For my mum and dad...
I never thought I would post while on a visit to India. The nature of this visit (to see my folks & other family, but more the former) has given me a lot of time to reflect.
It has been hard to see my parents, they are older and more frail since I last saw them. I owe being in a better place in life to their support and their sacrifice, for which I am eternally in their debt.
There have been other regrets and disappointments, much too personal to mention here.
In a sense visiting here has been coming back to my roots, but not in a cultural sense. As important as culture is it pales in comparison to some of the more simple things that make us who we are.. our relationships with our loved ones.

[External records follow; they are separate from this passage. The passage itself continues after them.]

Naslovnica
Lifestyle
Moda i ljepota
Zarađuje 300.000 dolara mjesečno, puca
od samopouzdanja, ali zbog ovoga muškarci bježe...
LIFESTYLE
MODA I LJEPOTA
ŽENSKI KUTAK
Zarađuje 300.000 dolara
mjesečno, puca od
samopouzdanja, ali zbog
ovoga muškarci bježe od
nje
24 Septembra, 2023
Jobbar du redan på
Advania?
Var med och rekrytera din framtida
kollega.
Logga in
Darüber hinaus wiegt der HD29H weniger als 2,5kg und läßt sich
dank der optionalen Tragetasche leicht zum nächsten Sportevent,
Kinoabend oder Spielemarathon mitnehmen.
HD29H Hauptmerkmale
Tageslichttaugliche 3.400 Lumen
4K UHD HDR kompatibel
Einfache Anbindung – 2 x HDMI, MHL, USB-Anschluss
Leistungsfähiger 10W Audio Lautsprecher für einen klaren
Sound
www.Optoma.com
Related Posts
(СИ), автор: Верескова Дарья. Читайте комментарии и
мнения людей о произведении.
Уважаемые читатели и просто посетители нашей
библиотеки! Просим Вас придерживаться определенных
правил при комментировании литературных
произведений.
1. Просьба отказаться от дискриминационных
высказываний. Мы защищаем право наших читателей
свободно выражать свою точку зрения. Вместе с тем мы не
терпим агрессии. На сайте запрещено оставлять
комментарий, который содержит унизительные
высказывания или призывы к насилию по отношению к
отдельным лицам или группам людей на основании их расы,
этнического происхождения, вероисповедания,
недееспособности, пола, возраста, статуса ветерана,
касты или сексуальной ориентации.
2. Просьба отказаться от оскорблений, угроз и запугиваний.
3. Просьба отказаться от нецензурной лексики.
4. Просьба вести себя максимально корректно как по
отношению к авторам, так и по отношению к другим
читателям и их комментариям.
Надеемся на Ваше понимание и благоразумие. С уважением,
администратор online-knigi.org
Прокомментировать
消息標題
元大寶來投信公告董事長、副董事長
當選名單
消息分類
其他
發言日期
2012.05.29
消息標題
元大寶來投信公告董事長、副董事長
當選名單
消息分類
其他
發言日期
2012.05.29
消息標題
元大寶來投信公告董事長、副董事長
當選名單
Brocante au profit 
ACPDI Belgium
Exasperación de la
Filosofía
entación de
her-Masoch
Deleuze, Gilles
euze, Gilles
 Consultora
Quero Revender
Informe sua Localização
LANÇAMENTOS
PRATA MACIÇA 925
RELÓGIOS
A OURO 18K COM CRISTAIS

I have not strayed far from my folks place this time. I can see in my mom's eyes the desire to have me spend as much time at home as possible. She hinted as much when she voiced her sadness at me not having lunch at home one day or me saying no to them wanting to make me my favorite fish curry.
I have had my disagreements with my folks before , but not anymore. It must be hard for them to be on their own with their only son so far away. I am just being around them now. Dealing with a gamut of emotions.

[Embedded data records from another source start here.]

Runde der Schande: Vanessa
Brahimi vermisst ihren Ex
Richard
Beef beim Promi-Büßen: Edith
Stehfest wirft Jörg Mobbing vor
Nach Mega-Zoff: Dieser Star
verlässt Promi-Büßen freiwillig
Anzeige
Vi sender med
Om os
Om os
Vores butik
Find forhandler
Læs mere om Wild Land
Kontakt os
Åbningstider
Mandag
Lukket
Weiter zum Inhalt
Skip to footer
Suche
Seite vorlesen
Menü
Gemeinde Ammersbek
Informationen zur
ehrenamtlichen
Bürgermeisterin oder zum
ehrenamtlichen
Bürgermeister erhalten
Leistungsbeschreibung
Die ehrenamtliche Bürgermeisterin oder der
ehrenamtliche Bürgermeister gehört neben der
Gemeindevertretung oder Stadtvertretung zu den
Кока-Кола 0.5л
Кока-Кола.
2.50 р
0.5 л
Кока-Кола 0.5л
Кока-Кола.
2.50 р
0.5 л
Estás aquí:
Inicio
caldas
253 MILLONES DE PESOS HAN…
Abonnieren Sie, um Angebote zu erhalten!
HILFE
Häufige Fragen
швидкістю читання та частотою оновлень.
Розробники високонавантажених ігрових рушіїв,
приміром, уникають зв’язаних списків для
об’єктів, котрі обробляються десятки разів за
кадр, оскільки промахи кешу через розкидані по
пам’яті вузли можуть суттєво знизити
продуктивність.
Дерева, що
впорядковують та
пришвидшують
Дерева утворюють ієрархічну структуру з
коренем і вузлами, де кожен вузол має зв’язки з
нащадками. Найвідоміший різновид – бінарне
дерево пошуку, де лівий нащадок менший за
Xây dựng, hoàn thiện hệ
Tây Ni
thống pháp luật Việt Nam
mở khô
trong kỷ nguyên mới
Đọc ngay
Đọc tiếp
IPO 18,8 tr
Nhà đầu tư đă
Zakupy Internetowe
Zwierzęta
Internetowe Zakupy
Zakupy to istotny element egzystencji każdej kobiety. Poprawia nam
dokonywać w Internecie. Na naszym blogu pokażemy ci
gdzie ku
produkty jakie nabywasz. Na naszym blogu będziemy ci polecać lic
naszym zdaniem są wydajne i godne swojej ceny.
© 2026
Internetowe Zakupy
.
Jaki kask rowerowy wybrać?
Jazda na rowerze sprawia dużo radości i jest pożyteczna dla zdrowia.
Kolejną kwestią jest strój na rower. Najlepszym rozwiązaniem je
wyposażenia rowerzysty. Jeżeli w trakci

Exploring the city of my birth will have to wait, as will experiencing the wonderful diversity of the cuisine here.
This absent son does not want to stray far this time around. Although mum can barely stand and I can no longer sample her cooking as she is too weak to cook she will in her own inimitable style instruct the woman who comes and cooks for them to ensure that the fish curry is just right.
I have had my issues with my dad, but I have made my peace with him a long time ago. He looks after mum and the house now. I can see why he told me a few weeks back that he does not have as much strength and energy as he used to.
They are not perfect, but they are remarkable people in their own right. They have each taught me some wonderful things about love, sacrifice, hard work and about being altruistic and having a big heart.
When I leave I will do so with a heavy heart, and the hope that I can come visit them again soon.
The photograph you see is taken from where they often sit by the window of their home. It is also where I see them first when they wait for me as I arrive from the airport. It also is where I will turn and look back when I leave and there will be a tear in my eye.
Thank you Aai and Baba for being you and for everything that is right in my life.